Gibran

Yesterday is but today's memory, and tomorrow is today's dream.

Gibran

Gibran is an Elixir port of WordsCounted, a Ruby natural language processor. I have lofty goals for Gibran, such as:

Metaphone phonetic coding system
Levenshtein distance algorithm
Soundex algorithm
Porter Stemming algorithm
String similarity as described by Simon White

But for now, you'll have to be content with a powerful tokeniser and a utility counter.
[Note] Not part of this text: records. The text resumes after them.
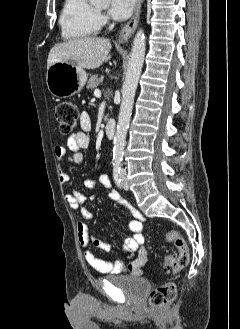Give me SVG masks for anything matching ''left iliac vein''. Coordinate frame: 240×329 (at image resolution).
I'll return each instance as SVG.
<instances>
[{
  "label": "left iliac vein",
  "mask_w": 240,
  "mask_h": 329,
  "mask_svg": "<svg viewBox=\"0 0 240 329\" xmlns=\"http://www.w3.org/2000/svg\"><path fill=\"white\" fill-rule=\"evenodd\" d=\"M121 179H122V186H123L124 190H128V183H127L125 173H121Z\"/></svg>",
  "instance_id": "left-iliac-vein-1"
}]
</instances>
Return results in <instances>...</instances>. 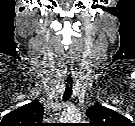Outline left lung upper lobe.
<instances>
[{
	"mask_svg": "<svg viewBox=\"0 0 135 126\" xmlns=\"http://www.w3.org/2000/svg\"><path fill=\"white\" fill-rule=\"evenodd\" d=\"M87 116L92 121L91 126H125L130 123L126 117L98 102L87 109Z\"/></svg>",
	"mask_w": 135,
	"mask_h": 126,
	"instance_id": "left-lung-upper-lobe-1",
	"label": "left lung upper lobe"
}]
</instances>
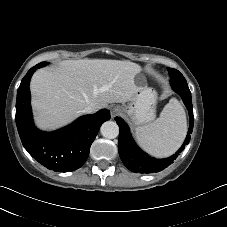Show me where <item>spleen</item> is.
Returning a JSON list of instances; mask_svg holds the SVG:
<instances>
[{
  "label": "spleen",
  "mask_w": 227,
  "mask_h": 227,
  "mask_svg": "<svg viewBox=\"0 0 227 227\" xmlns=\"http://www.w3.org/2000/svg\"><path fill=\"white\" fill-rule=\"evenodd\" d=\"M136 138L144 150L156 157L173 154L182 144L187 123L182 105L172 98L154 122L137 127Z\"/></svg>",
  "instance_id": "obj_1"
}]
</instances>
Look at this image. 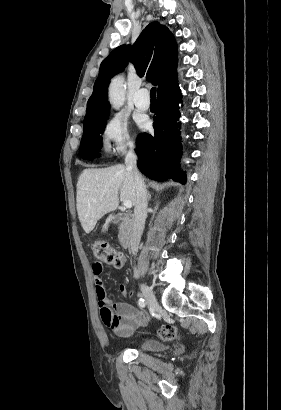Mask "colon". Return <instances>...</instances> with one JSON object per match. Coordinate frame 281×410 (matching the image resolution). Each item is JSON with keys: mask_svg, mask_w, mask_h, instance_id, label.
<instances>
[{"mask_svg": "<svg viewBox=\"0 0 281 410\" xmlns=\"http://www.w3.org/2000/svg\"><path fill=\"white\" fill-rule=\"evenodd\" d=\"M93 252L97 259L116 268L122 267L125 262V258L121 253L109 248L106 243L102 241L94 243ZM102 319L104 324L112 330L119 325L118 318L115 315H112L110 312H105ZM177 334L178 330L173 325H166L158 329V336L161 340L164 341L175 339L177 337Z\"/></svg>", "mask_w": 281, "mask_h": 410, "instance_id": "1", "label": "colon"}]
</instances>
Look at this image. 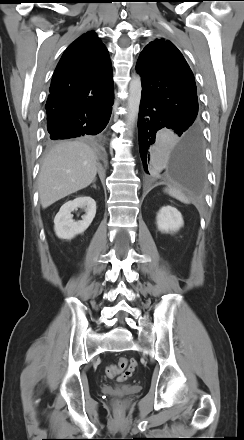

Token count, unique token count, and character count.
Average characters per token.
HashDicts of tokens and their frequencies, lengths, and densities.
The longest token(s) and its length.
The most frequent token(s) and its frequency.
Unique tokens.

Usage

Let's start with something simple.

alias Gibran.Tokeniser
alias Gibran.Counter

str = "Yesterday is but today&#39;s memory, and tomorrow is today&#39;s dream."
Tokeniser.tokenise(str)
# => ["yesterday", "is", "but", "today&#39;s", "memory", "and", "tomorrow", "is", "today&#39;s", "dream"]

Tokeniser.tokenise(str) |> Counter.uniq_token_count
# => 8

By default Gibran uses the following regular expression to tokenise strings: ~r/[^\p{L}'-]/u. However, you can provide your own regular expression through the pattern option. You can also combine pattern with exclude to create sophisticated tokenisation strategies.

Tokeniser.tokenise(string, exclude: &String.length(&1) < 4) |> Counter.token_count
# => 6

The exclude option accepts a string, a function, a regular expression, or a list combining any one or more of those types.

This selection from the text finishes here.